И думала: «Мне никогда ничего не снится».
Разумеется, правдой это быть не могло. Во всех прочитанных ею книгах об исследованиях сна и сновидений утверждалось, что сны ей сниться должны. Без этого человеку не обойтись. При помощи сновидений подсознание освобождается от накопившегося за день хлама, и в силу сего факта сны снятся каждому. Просто она их не запоминает.
«Но ведь в детстве запоминала же, – думала Сара. – Отчего перестала теперь? И как могла забыть о рыжеволосом мальчишке, жившем в дубовом стволе?»
О Мерлине…
Сумерки за окном спальни застали ее сидящей на полу – руки сложены на подоконнике, подбородок покоится на предплечьях, взгляд устремлен за стекло. Когда снаружи стемнело, она, наконец, встрепенулась, бросила делать вид, будто прибирается, накинула куртку, спустилась вниз и отправилась в сад.
В чащу Мондримского леса.
Избегая расходящихся в стороны тропок, она прошлась по росистой траве, провела ладонями по мокрой листве кустов и нижних веток деревьев. Роса напомнила ей о Григоре Пеневе, старом болгарском художнике, гостившем в Доме, когда она была много младше. Григор знал множество странных историек и причудливых объяснений явлениям природы – совсем как дядя Джейми (оттого-то, наверное, они с Григором и поладили).

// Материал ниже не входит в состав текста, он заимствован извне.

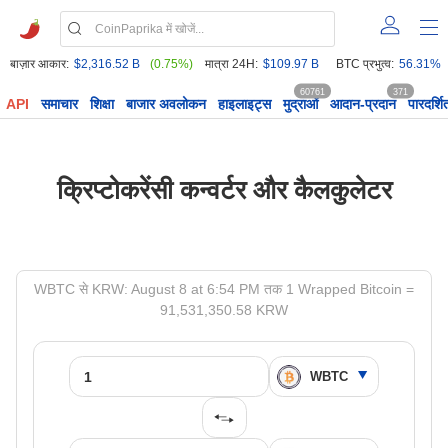
बाज़ार आकार:
$2,316.52 B
(0.75%)
मात्रा 24H:
$109.97 B
BTC प्रभुत्व:
56.31%
60761
371
API
समाचार
शिक्षा
बाजार अवलोकन
हाइलाइट्स
मुद्राओं
आदान-प्रदान
पारदर्शि
क्रिप्टोकरेंसी कन्वर्टर और कैलकुलेटर
WBTC से KRW: August 8 at 6:54 PM तक 1 Wrapped Bitcoin =
91,531,350.58 KRW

– Заплакала е гората, – ответил он, когда Сара спросила, откуда берется роса и для чего она. – Это лес плачет. Вспоминает древних героев, живших под его кровом – героев, волшебников… теперь-то из них никого не осталось. Ни Робина Гуда. Ни Индже-Войводы[80]. Ни Мирдина.
Мирдин. Еще одно имя Мерлина… а еще Сара где-то читала, будто Робин Гуд – на самом деле тоже христианизированный Мерлин, будто англская версия его имени – искаженное саксонское «Роф Брехт Воден», то есть «Светозарная Сила Вотана». Но если вернуться подальше назад, там, в глубине времен, все имена и сказания сплетаются в один клубок. Предания об «историческом» Робине Гуде, как и об «историческом» Мерлине из Приграничья, вобрали в себя многие элементы более древних мифов, которые к тому времени, как были записаны, сделались общими для всего мира в целом. На самом же деле обе легенды повествуют о герое, Весеннем Короле, супруге Майской Королевы – о том, кто, в плаще из юной листвы, в венце из оленьих рогов, во множестве разных прочих обличий являет собой хранителя тайной истины, что кроется в сердце любого леса.
– Но это же европейские герои, – помнится, возразила она Григору. – С чего бы деревьям в нашем лесу о них плакать?
– Все леса на земле – одно целое, – в кои-то веки серьезно объяснил ей Григор. – Все они – эхо, отзвук того, первого леса, породившего Тайну в начале времен.
На самом деле, в то время Сара его не поняла, а вот теперь, по пути к фонтану посреди сада, к самому сердцу Мондримской чащи, где стерег свои тайны древний могучий дуб, начала понимать. Каждый лес, в какой ни войди, в действительности – не один лес, но два. Реальный, видимый, по коему ты идешь, и тот, незримый, что неразрывно связан со всеми другими лесами, невзирая на пространство и время.
Первозданный лес хранится в исторической памяти каждого дерева примерно так же, как мифы хранятся в человеческой памяти – в том самом «коллективном бессознательном», карту коего вычертил Юнг. Общий для всех мифический резонанс таится в глубинах сознания каждого человека. Легенды и мифы, вплетенные в письмена деревьев, люди помнят, не всегда понимая, но с неизменным трепетом. С неизменным благоговением.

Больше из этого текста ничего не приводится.